▸ **EXERCISE DETAILS**:
Search the records for the string "high" and copy every line where it turns up.
___ GIVEN DATA
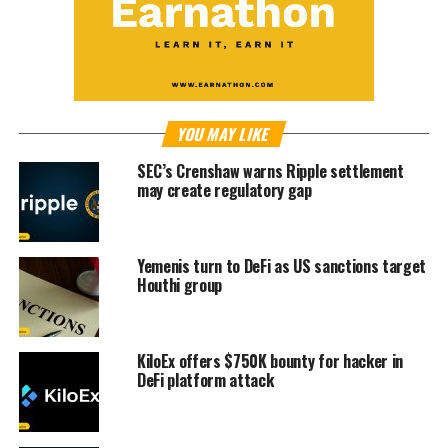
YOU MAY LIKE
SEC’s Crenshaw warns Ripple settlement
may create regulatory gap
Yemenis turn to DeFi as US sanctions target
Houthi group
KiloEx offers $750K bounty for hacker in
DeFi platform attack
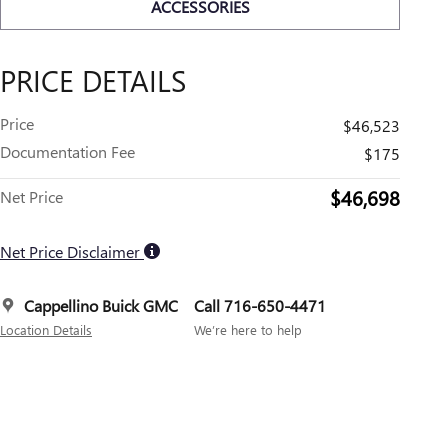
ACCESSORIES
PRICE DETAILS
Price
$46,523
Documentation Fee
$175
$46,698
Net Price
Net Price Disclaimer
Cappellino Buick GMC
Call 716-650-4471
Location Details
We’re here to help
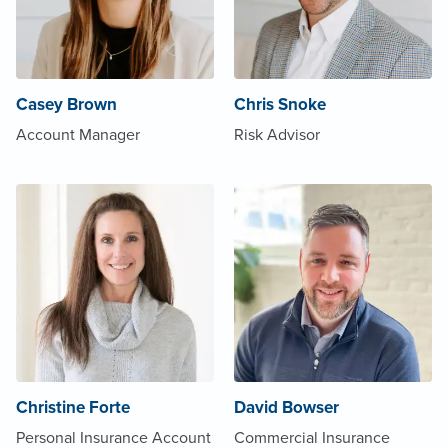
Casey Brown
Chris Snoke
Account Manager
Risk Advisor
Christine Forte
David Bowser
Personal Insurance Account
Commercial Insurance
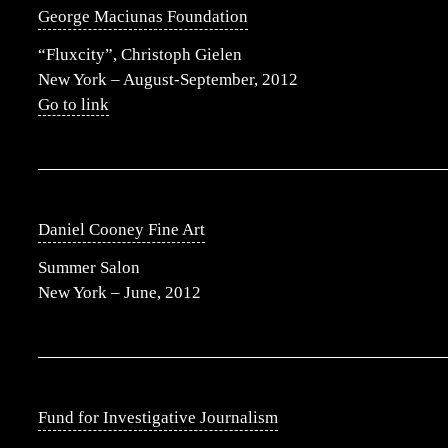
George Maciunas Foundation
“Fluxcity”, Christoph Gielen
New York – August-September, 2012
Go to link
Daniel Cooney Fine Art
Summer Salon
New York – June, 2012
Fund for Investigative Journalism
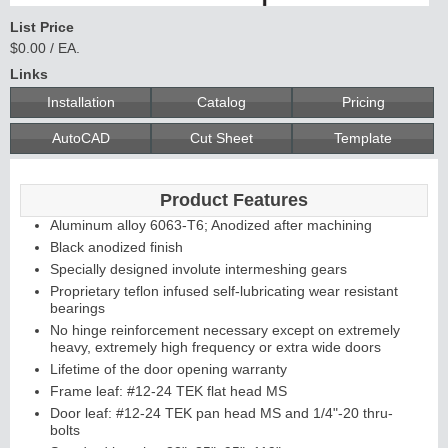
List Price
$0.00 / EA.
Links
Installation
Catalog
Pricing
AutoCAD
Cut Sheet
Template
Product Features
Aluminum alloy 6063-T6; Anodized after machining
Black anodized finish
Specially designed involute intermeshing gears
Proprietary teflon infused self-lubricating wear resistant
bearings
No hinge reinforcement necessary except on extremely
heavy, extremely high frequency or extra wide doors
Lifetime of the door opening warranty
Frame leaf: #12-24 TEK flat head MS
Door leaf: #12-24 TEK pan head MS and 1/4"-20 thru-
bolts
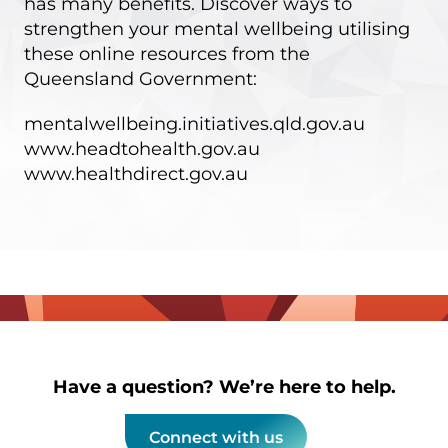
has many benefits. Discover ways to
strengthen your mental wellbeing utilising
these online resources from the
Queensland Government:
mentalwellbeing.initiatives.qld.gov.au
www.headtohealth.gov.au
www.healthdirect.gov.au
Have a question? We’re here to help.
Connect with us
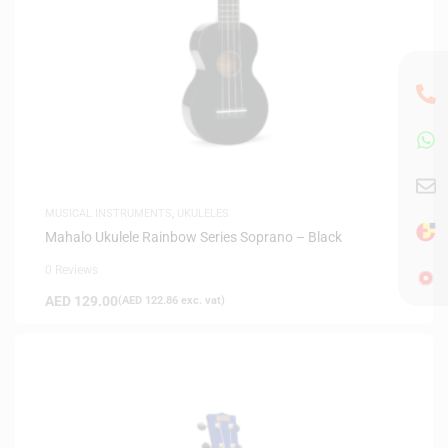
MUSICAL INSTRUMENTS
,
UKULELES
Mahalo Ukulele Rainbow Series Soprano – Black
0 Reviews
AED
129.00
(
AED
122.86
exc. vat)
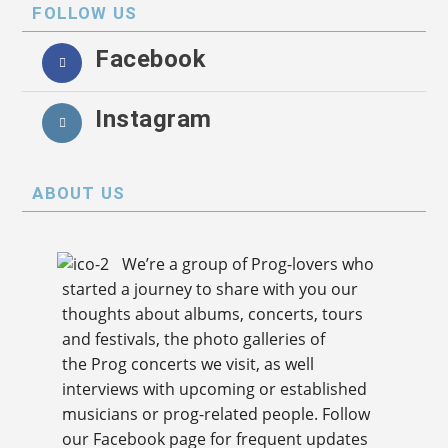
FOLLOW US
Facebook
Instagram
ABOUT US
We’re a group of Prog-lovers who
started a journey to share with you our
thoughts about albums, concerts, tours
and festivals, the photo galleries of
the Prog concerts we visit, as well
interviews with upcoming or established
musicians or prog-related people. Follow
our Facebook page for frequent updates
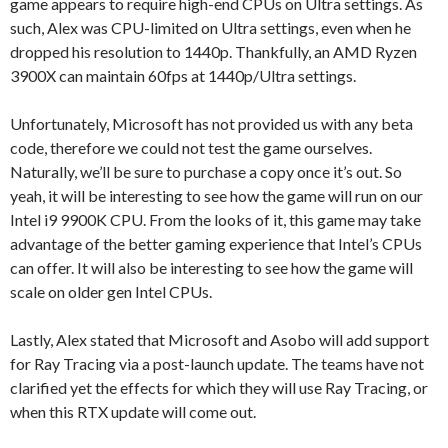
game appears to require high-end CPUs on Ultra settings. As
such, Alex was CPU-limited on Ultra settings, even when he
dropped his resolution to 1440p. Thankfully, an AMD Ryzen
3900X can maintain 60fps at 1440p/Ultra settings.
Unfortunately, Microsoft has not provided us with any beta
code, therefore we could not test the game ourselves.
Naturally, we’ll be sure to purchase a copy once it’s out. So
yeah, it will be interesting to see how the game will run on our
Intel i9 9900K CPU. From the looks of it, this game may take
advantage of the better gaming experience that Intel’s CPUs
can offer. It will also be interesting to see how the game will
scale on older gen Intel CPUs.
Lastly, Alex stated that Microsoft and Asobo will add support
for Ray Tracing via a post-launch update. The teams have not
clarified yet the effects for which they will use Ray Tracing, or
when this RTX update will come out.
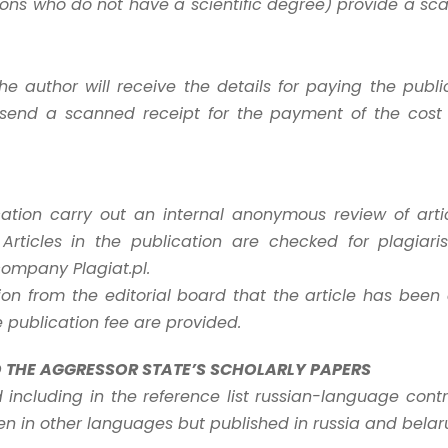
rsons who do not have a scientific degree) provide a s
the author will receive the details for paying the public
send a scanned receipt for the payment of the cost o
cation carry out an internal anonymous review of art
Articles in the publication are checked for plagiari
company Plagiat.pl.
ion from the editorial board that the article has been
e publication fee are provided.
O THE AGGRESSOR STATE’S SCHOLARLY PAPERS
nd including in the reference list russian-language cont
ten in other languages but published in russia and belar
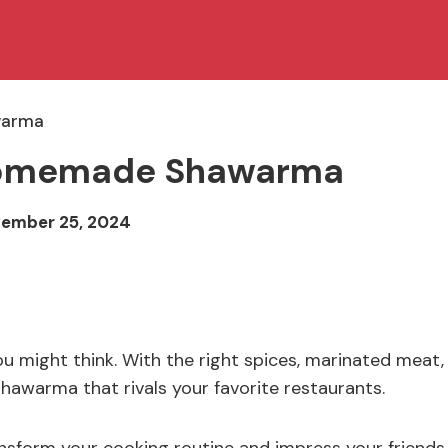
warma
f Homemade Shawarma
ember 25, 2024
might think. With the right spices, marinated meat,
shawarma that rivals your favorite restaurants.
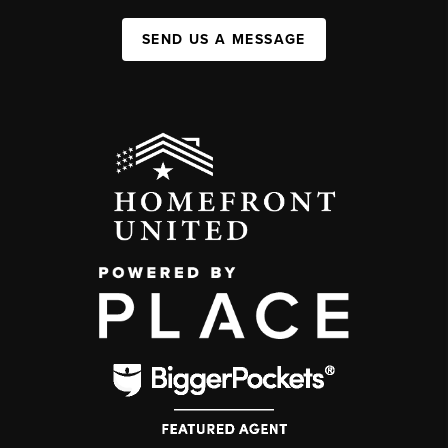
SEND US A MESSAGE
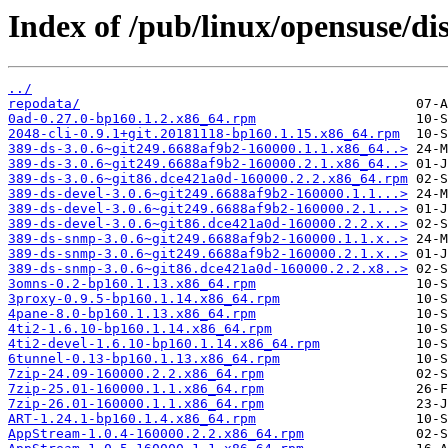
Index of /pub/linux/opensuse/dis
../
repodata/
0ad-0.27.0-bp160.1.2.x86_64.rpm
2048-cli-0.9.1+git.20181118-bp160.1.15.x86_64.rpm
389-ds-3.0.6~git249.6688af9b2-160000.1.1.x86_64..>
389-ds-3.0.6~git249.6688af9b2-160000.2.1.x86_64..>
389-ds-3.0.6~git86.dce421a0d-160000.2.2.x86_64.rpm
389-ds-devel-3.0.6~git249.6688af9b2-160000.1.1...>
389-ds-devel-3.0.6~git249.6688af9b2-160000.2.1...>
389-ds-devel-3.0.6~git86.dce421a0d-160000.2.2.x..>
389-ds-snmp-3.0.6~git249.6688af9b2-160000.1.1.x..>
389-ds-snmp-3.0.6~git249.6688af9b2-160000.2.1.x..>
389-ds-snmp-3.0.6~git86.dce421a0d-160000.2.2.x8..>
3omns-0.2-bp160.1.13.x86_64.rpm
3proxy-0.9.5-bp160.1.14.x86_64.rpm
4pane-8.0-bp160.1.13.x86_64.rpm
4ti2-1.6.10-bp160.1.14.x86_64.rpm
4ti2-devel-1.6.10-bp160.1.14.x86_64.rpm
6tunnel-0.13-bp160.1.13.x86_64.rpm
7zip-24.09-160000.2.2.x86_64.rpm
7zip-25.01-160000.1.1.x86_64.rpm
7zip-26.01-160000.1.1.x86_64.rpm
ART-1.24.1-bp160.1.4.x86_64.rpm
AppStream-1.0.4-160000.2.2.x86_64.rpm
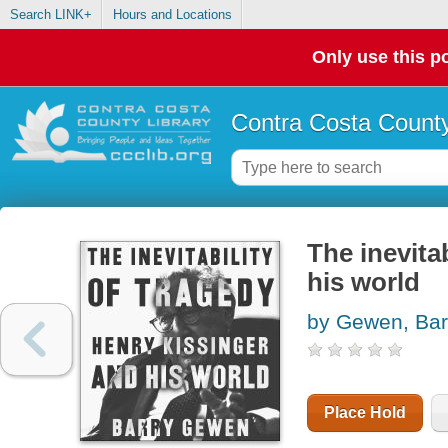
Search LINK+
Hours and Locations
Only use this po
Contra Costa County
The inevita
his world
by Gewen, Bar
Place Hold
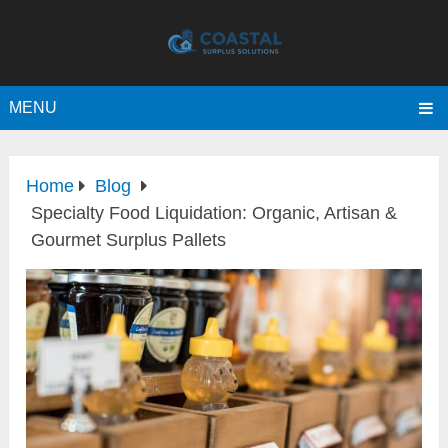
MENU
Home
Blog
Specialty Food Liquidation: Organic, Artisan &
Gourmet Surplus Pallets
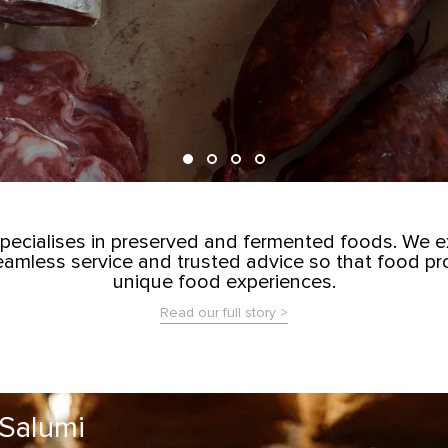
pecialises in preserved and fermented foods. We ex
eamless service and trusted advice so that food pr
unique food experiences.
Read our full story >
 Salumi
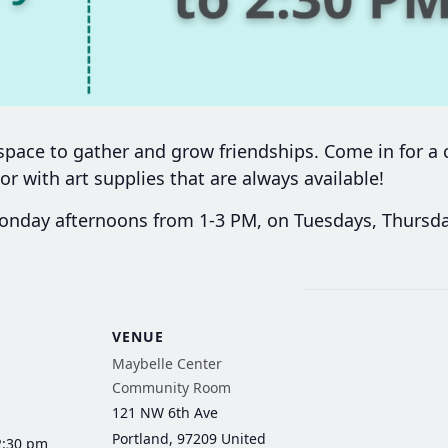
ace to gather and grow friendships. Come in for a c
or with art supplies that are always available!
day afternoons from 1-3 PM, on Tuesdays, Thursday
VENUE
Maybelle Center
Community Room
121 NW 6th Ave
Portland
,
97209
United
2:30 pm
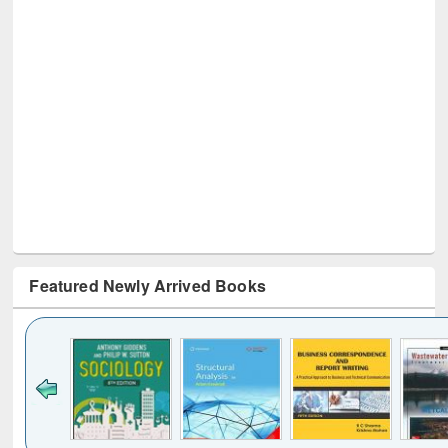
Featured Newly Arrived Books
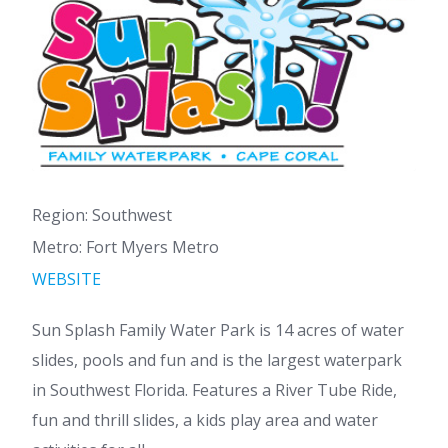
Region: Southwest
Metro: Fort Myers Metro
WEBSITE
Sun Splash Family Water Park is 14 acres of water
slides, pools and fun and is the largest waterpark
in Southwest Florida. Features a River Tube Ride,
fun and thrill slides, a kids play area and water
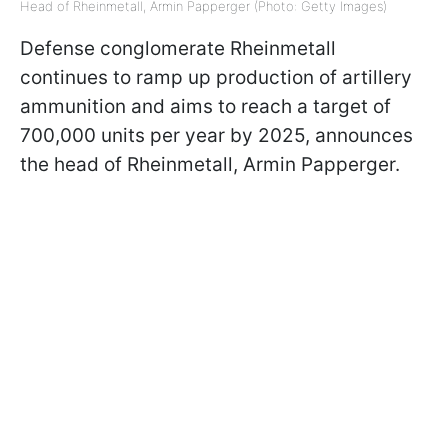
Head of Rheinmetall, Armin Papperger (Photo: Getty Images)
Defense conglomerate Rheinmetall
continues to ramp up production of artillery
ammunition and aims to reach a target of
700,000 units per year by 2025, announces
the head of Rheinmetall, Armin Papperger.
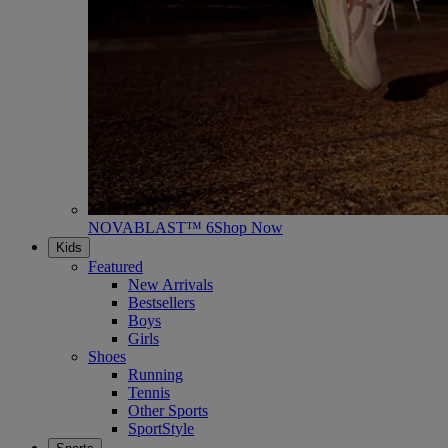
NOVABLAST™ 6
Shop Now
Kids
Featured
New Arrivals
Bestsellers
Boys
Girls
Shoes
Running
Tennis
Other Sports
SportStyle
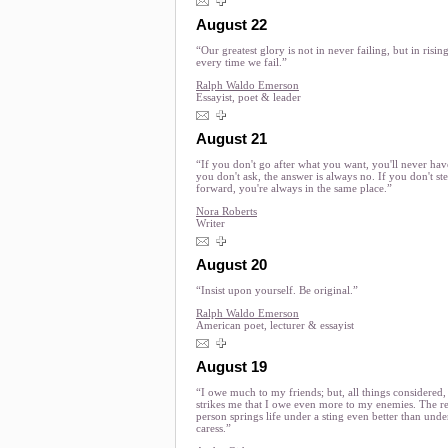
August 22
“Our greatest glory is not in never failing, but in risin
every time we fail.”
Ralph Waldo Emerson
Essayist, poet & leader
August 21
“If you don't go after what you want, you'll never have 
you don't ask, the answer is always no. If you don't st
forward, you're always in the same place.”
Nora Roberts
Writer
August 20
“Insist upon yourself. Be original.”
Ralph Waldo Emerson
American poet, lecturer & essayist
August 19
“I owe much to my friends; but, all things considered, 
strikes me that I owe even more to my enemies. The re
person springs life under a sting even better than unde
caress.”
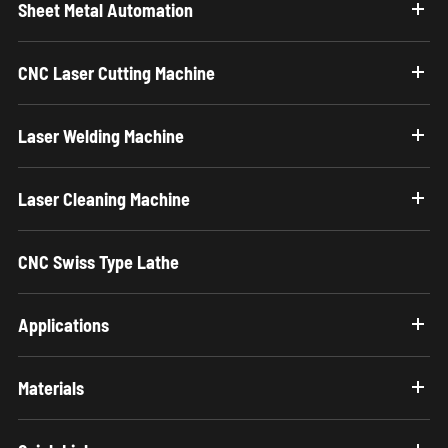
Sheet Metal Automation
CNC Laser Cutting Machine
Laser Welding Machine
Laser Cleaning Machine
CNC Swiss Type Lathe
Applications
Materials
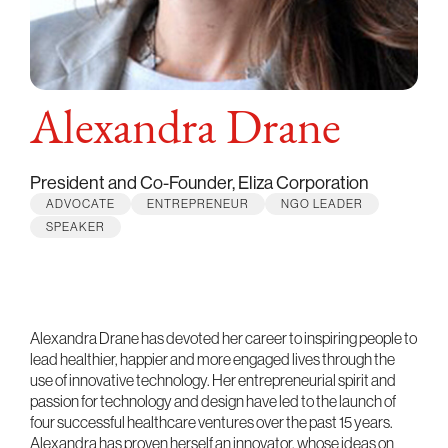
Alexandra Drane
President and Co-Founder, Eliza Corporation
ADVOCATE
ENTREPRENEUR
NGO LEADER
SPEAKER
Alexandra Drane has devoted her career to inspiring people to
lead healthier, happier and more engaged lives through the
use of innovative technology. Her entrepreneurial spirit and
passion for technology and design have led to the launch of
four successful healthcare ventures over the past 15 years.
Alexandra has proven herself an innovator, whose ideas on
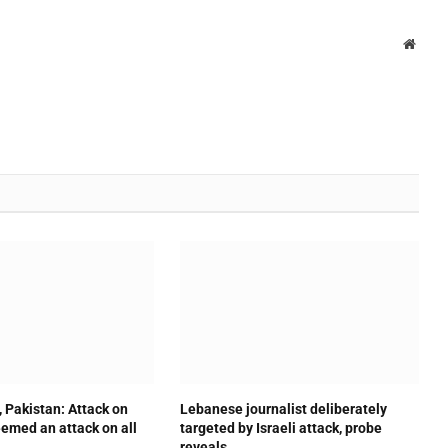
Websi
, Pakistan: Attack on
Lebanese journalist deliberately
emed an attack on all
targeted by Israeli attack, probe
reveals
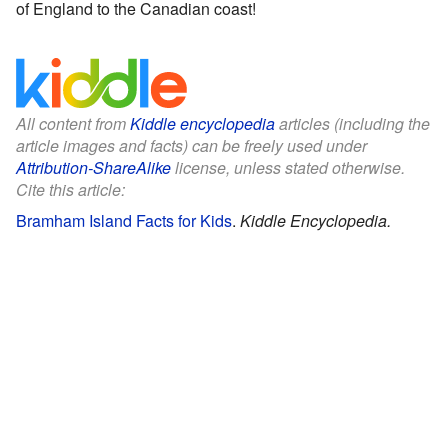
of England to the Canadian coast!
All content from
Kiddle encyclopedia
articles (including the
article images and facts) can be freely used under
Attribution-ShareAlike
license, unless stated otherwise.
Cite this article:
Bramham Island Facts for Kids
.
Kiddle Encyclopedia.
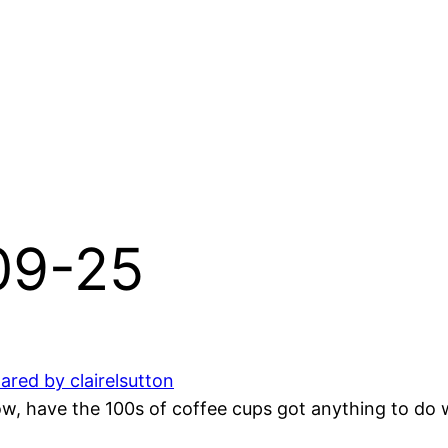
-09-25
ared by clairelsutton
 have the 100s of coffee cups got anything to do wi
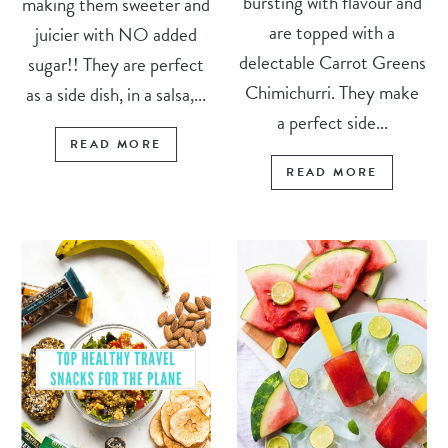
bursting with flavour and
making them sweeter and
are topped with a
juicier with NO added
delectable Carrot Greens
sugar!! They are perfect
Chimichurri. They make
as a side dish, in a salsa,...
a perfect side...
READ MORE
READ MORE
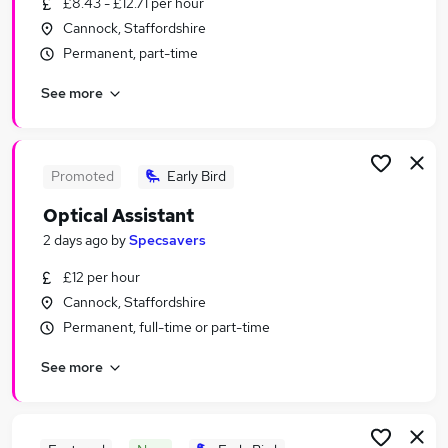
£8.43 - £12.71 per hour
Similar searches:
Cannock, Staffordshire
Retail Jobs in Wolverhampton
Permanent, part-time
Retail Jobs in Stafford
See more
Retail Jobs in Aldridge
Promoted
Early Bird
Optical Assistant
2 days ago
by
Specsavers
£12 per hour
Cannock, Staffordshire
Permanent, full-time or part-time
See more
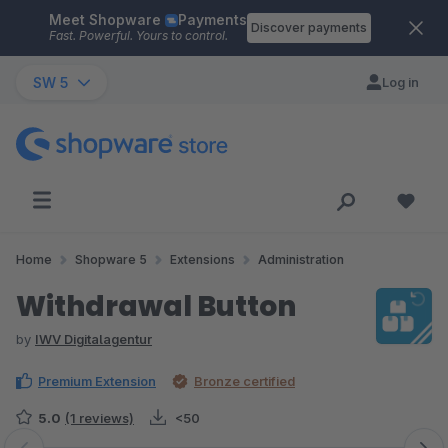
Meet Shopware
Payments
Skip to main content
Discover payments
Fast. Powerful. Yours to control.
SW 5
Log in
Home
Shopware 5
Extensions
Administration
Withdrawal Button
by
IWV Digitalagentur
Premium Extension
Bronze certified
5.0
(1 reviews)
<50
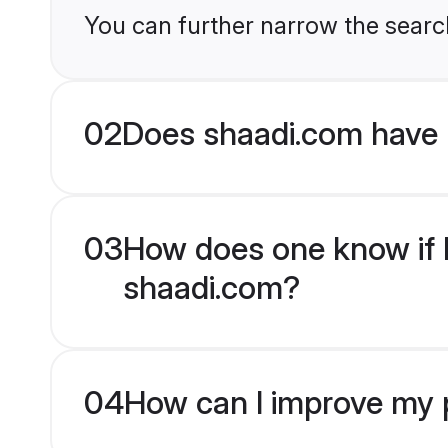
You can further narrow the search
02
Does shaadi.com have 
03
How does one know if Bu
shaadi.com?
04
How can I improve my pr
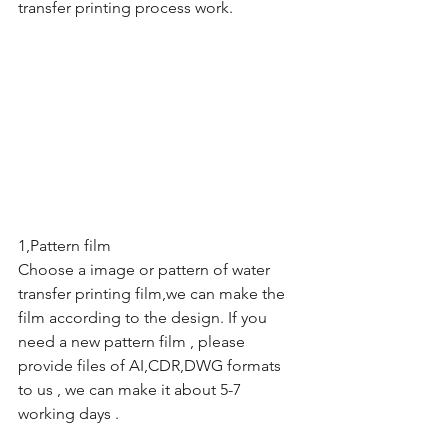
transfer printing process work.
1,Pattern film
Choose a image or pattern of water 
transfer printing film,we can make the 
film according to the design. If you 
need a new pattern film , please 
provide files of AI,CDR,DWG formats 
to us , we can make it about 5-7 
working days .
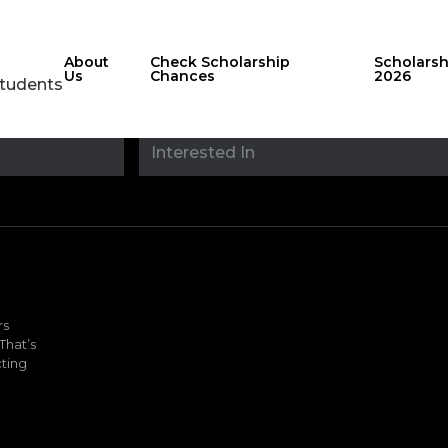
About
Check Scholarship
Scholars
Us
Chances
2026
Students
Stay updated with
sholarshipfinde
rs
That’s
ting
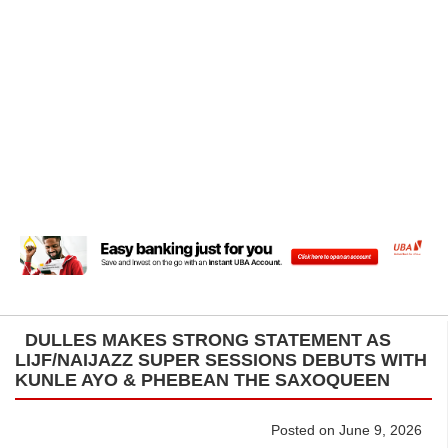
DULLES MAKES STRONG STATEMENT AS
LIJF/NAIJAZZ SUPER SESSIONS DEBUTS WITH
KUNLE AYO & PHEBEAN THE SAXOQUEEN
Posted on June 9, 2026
______
▸ **PROBLEM SOLUTION**:
heavy, extremely high frequency or extra wide doors
game appears to require high-end CPUs on Ultra settings. As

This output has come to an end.